→ **Work instruction**
Look below. Copy each line that has "oder" in it.

* * * * * * *

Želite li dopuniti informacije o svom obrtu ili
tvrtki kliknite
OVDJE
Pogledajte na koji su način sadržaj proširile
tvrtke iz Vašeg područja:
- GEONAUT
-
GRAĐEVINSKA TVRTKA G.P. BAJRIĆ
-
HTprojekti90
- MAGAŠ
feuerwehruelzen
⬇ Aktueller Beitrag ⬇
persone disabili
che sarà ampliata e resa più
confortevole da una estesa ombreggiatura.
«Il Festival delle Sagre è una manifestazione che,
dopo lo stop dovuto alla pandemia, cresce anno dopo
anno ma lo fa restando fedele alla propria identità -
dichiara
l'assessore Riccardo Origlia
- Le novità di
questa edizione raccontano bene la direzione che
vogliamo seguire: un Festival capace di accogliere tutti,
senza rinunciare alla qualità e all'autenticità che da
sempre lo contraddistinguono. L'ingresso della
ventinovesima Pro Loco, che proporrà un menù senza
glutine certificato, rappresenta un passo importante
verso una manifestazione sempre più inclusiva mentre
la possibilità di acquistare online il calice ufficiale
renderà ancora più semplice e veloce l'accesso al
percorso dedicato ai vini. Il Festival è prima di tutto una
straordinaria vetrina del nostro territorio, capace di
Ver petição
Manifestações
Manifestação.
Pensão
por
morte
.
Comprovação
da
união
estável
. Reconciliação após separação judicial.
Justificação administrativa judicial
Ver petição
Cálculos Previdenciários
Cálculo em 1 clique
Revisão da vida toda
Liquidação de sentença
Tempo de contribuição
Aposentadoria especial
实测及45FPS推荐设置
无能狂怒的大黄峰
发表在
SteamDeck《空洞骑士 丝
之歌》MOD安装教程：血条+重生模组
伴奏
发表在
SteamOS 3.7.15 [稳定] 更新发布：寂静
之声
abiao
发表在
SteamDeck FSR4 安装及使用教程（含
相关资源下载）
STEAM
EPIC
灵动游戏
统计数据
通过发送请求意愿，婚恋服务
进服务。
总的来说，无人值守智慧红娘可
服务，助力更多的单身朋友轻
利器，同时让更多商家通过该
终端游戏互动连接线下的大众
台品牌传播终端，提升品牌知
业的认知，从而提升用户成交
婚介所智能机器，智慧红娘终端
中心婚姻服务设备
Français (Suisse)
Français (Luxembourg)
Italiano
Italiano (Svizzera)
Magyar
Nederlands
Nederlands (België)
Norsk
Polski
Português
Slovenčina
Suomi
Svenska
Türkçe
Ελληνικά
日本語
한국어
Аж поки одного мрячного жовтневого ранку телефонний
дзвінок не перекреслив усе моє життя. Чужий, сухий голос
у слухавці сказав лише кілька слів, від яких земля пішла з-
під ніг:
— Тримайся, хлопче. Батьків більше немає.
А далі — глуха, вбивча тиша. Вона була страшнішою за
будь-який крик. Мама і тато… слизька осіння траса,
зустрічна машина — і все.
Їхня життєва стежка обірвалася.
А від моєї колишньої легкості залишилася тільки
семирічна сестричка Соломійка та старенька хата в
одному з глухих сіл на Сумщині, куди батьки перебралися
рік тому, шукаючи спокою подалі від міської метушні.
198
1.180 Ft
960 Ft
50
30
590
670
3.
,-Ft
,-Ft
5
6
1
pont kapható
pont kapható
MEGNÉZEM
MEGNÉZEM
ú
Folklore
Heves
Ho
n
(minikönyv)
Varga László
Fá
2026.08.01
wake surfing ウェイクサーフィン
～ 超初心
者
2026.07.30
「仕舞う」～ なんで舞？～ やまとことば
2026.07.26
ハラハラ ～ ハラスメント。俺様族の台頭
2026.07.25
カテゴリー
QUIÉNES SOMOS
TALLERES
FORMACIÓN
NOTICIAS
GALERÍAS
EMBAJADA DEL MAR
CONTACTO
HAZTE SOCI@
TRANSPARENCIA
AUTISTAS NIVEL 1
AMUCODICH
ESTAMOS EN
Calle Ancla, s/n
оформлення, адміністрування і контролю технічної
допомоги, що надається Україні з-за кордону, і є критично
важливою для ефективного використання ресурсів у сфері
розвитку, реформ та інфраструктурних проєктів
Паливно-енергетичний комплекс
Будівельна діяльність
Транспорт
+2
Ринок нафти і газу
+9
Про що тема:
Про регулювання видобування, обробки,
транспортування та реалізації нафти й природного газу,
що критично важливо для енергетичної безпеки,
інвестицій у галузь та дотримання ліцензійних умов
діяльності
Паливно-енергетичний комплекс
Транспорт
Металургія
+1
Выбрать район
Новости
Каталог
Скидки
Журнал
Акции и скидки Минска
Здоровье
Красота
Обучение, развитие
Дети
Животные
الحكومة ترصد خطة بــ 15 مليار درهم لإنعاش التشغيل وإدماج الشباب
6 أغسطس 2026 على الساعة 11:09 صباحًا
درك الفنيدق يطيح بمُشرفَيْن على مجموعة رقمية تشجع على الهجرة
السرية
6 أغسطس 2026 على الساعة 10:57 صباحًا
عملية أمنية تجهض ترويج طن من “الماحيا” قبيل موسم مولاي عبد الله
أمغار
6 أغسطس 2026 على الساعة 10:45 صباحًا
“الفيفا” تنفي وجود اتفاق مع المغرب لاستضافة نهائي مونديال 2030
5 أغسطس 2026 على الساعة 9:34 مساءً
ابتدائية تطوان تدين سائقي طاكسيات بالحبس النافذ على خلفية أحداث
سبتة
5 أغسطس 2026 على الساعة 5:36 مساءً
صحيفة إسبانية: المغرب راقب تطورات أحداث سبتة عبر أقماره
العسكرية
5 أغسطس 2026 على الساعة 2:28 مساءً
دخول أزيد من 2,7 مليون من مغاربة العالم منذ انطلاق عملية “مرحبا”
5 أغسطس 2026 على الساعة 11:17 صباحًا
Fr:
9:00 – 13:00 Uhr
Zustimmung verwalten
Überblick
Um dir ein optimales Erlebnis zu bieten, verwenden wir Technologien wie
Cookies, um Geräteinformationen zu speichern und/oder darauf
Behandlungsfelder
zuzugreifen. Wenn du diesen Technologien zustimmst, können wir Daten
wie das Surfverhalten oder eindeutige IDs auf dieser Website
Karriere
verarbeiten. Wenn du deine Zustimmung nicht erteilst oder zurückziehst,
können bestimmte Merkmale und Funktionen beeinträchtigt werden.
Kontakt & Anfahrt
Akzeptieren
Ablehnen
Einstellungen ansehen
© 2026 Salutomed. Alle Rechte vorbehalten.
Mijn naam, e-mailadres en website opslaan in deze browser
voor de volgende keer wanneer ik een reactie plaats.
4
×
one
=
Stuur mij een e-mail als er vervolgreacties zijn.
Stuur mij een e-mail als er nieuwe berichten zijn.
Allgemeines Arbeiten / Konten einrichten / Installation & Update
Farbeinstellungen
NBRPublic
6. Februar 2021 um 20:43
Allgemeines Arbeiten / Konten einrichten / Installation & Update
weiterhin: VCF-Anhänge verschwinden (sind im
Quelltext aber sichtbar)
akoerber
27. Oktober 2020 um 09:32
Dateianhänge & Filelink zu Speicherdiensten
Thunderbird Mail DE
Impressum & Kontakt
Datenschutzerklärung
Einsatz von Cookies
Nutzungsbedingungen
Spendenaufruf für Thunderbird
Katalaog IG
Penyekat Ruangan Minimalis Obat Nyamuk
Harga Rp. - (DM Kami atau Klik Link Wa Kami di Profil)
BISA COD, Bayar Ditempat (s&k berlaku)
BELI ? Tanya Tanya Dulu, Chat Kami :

* * * * * * *

→ **Expected answer**
Cookies, um Geräteinformationen zu speichern und/oder darauf
wie das Surfverhalten oder eindeutige IDs auf dieser Website
verarbeiten. Wenn du deine Zustimmung nicht erteilst oder zurückziehst,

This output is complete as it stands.